Russia has shifted stance toward foreign adoption several times over the past 30 years. Under Communism, there were no guidelines that allowed for Russian children to be adopted. But, when Yeltsin took over, he allowed the citizens more freedom and allowed for Russian children to be adopted by other families. Once Vladimir Putin came along, the stakes changed. Putin issued a ban on American families from adopting from Russia. Yeltsin helped many Russian children have a better life, while Putin’s decision negatively affected many American families, and worsened the lives of many Russian children.
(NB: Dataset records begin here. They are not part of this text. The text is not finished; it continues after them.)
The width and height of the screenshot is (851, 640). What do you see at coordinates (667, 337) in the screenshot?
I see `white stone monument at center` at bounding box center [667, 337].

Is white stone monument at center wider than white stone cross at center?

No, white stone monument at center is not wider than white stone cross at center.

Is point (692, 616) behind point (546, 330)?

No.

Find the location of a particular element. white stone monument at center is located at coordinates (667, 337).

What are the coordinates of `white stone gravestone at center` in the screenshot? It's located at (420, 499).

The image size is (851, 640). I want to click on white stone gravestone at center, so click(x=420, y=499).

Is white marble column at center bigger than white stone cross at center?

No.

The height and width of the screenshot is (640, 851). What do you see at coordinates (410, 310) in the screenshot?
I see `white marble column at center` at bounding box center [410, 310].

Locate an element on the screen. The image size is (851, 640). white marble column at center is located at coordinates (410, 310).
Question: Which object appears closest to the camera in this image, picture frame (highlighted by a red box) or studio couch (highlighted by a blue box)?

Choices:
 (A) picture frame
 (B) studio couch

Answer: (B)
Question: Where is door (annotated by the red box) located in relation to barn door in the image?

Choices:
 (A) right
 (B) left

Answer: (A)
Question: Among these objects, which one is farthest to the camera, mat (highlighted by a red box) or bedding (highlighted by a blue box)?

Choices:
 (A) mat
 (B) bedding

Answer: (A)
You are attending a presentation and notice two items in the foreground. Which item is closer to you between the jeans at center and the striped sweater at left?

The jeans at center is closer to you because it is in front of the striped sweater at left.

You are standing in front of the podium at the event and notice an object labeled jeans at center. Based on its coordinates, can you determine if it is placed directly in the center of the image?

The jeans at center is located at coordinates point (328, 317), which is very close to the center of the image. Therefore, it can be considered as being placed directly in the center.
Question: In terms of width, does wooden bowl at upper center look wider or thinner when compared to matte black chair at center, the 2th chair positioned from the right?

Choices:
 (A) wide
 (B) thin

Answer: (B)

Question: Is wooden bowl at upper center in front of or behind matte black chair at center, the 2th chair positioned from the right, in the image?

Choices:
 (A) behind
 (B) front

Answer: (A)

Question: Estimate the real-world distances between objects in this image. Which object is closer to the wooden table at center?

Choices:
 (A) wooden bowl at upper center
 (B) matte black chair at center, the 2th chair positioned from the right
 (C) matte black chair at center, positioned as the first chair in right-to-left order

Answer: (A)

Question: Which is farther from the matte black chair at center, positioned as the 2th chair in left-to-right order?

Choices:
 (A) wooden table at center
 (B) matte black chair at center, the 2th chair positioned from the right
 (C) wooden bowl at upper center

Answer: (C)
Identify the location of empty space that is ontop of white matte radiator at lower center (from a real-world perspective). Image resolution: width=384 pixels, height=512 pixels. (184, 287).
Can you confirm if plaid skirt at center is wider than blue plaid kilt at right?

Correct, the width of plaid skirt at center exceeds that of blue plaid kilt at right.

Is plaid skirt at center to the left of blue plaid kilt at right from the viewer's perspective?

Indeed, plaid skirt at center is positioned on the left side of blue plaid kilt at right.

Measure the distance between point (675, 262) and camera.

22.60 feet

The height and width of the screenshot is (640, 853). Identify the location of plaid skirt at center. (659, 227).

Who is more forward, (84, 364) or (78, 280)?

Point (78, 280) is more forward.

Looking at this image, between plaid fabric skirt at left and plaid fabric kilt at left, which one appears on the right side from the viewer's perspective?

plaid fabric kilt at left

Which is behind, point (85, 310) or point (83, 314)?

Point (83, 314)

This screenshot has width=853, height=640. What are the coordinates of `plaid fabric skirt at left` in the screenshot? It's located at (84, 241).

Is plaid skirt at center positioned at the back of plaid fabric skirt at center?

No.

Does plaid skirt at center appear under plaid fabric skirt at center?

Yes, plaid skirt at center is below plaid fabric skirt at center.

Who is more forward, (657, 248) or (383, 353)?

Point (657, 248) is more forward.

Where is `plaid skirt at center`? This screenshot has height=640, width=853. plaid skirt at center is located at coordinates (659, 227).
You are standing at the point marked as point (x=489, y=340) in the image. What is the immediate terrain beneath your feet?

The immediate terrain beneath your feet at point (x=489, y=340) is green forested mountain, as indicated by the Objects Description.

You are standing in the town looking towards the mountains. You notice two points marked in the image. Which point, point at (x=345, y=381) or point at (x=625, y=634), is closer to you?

Boris Yeltsin became the first President of the Russian Federation in 1991, after the Union of Soviet Socialist Republics ceased to exist. Yeltsin focused on the people more than anything during his rule and in particular, their freedoms. Communism gave little freedom to the people, thus Yeltsin removed Communism completely. One of the freedoms Yeltsin established during his rule was allowing for more Russian children to be eligible for adoption. The main reason families were adopting children from Russia was because they wanted to provide a home for a child in need. Many children lived in tough situations where drugs and alcohol were involved, also low income made it difficult for families to provide for their child. Even though Yeltsin was giving the people more freedoms, many living situations remained as poor as they were during the communist era.
Yeltsin himself was the one who changed the policy on adoption in Russia, when he signed the New Adoption Law on March 10, 1995.1 The new law allowed for more Russian children to be eligible for adoption and provided more clear-cut guidelines for how to adopt. Beth Knobel, a journalist for the Los Angeles Times, commented on the new law when she stated, “While the Russians regretted giving away their children, they did want them to have a better home and life.”2 The new law required adopting parents to travel to Russia to “go through certain formalities.”3 Part of the formalities included mandatory meetings with the Russian government and the adopting parents to prove they were good parents and the child would have a good home. This new law was a lot different from the previous adoption law which made Russian children only available for adoption if they had a medical issue or were deemed unhealthy. Yeltsin’s decision displayed fascinating results. Between the approval of this new adoption law, an average of over 4,200 adoptions per year through 2006, took place.4 The staggering amount of adoptions indicated how willing people across the globe were to help Russian children have a better life. Without these contributions by President Yeltsin, many Russian orphans would not have the life they currently have.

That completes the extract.